Definition of snare drum in English:

snare drum

Pronunciation /ˈsner ˌdrəm/ /ˈsnɛr ˌdrəm/

noun

  • A small drum in the form of a short cylinder with a membrane at each end, the upper one being struck with hard sticks and the lower one fitted with snares. It originated in military use.
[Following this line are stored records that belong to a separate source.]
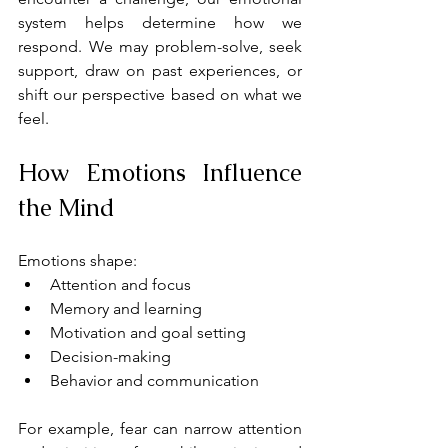
system helps determine how we 
respond. We may problem-solve, seek 
support, draw on past experiences, or 
shift our perspective based on what we 
feel.
How Emotions Influence 
the Mind
Emotions shape:
Attention and focus
Memory and learning
Motivation and goal setting
Decision-making
Behavior and communication
For example, fear can narrow attention 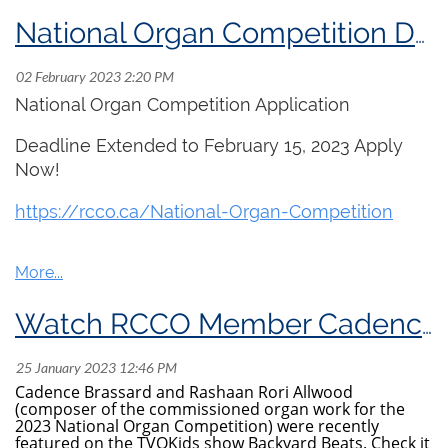
National Organ Competition Deadline Extended!
National Organ Competition Application
Deadline Extended to February 15, 2023 Apply
Now!
https://
rcco.ca/National-Organ
-Competition
Watch RCCO Member Cadence Brassard on tvoKids!
Cadence Brassard and Rashaan Rori Allwood
(composer of the commissioned organ work for the
2023 National Organ Competition) were recently
featured on the TVOKids show Backyard Beats. Check it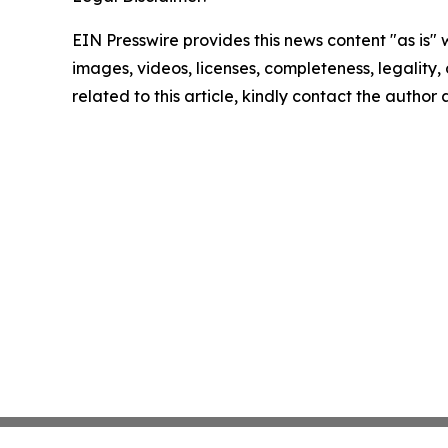
EIN Presswire provides this news content "as is" 
images, videos, licenses, completeness, legality, o
related to this article, kindly contact the author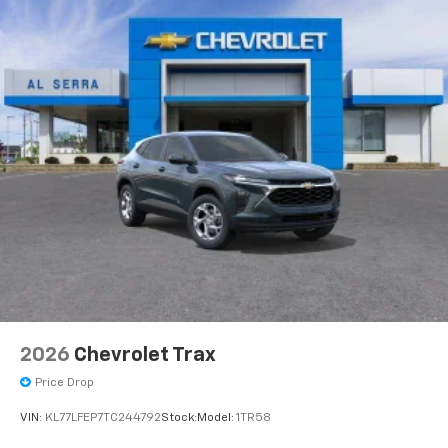
2026
Chevrolet Trax
Price Drop
VIN:
KL77LFEP7TC244792
Stock:
Model:
1TR58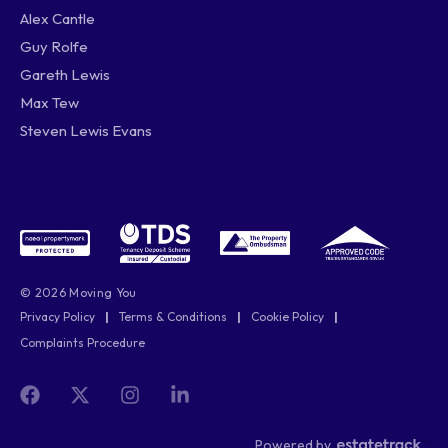
Alex Cantle
Guy Rolfe
Gareth Lewis
Max Tew
Steven Lewis Evans
© 2026 Moving You
Privacy Policy
|
Terms & Conditions
|
Cookie Policy
|
Complaints Procedure
Powered by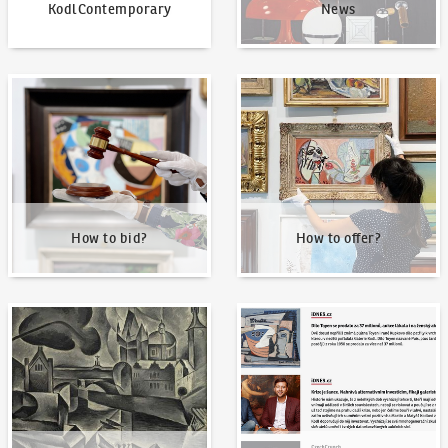
KodlContemporary
News
How to bid?
How to offer?
How to bid?
How to offer?
Our Highest Sales
Written about us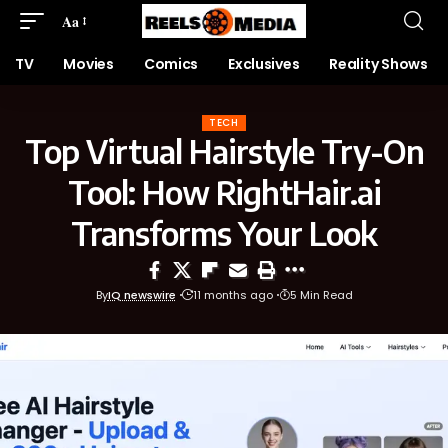
Aa
TV
Movies
Comics
Exclusives
Reality Shows
TECH
Top Virtual Hairstyle Try-On
Tool: How RightHair.ai
Transforms Your Look
By
IQ newswire
11 months ago
5 Min Read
    ‘Using only his bare hands, the drummer, Johnny Cobra, would sit slapping the busted head of the snare drum.’
    • ‘The rest of the instruments cut out except for James ' soft steady beat on the snare drum.’
    • ‘The sound is almost like brushes on a snare drum.’
    • ‘Their studio also has a large collection of snare drums.’
    • ‘I don't use any samples at all; the kick drums, snare drums, tom toms, everything is real.’
    • ‘The simplest sounds - the rustle of a snare drum, a snatch of vocals looped repeatedly - induce a trancelike state.’
    • ‘Predictably, snare drums conjure up images of US troops hastily moving through the desert.’
    • ‘The snare drum erupts, introducing the third movement.’
    • ‘The snare drum was part of a second-hand kit on internet auction site ebay.’
    • ‘The snare drum of the set resembles the side drum of the symphony orchestra - both drums derive from the medieval tabor.’
    • ‘We sent away to Germany one year for a few snare drums.’
    • ‘You could hear a baby cry and a bird chirp and the sound of bagpipes and snare drums.’
    • ‘At first, he helped carry the bass drum, and later played the snare drum.’
    • ‘I play guitar, bass drum, a tambourine on my foot and a snare drum.’
    • ‘On my left he played the saxophone and on my right he slapped against the snare drum.’
    • ‘Let me state hangovers and snare drums don't mix.’
    • ‘By the late 1990s, electric guitars, keyboards, and snare drums were common in urban areas.’
    • ‘On another session, I placed the mic above a snare drum that was hit with blast sticks.’
    • ‘Snare drums strike up an ominous patter that warns the audience this is a trick with real danger.’
    • ‘It opens with the flute and snare drums joined then by the trumpet in a festive mood.’

Origin

Probably from Middle Low German and Middle Dutch snare ‘harp string’.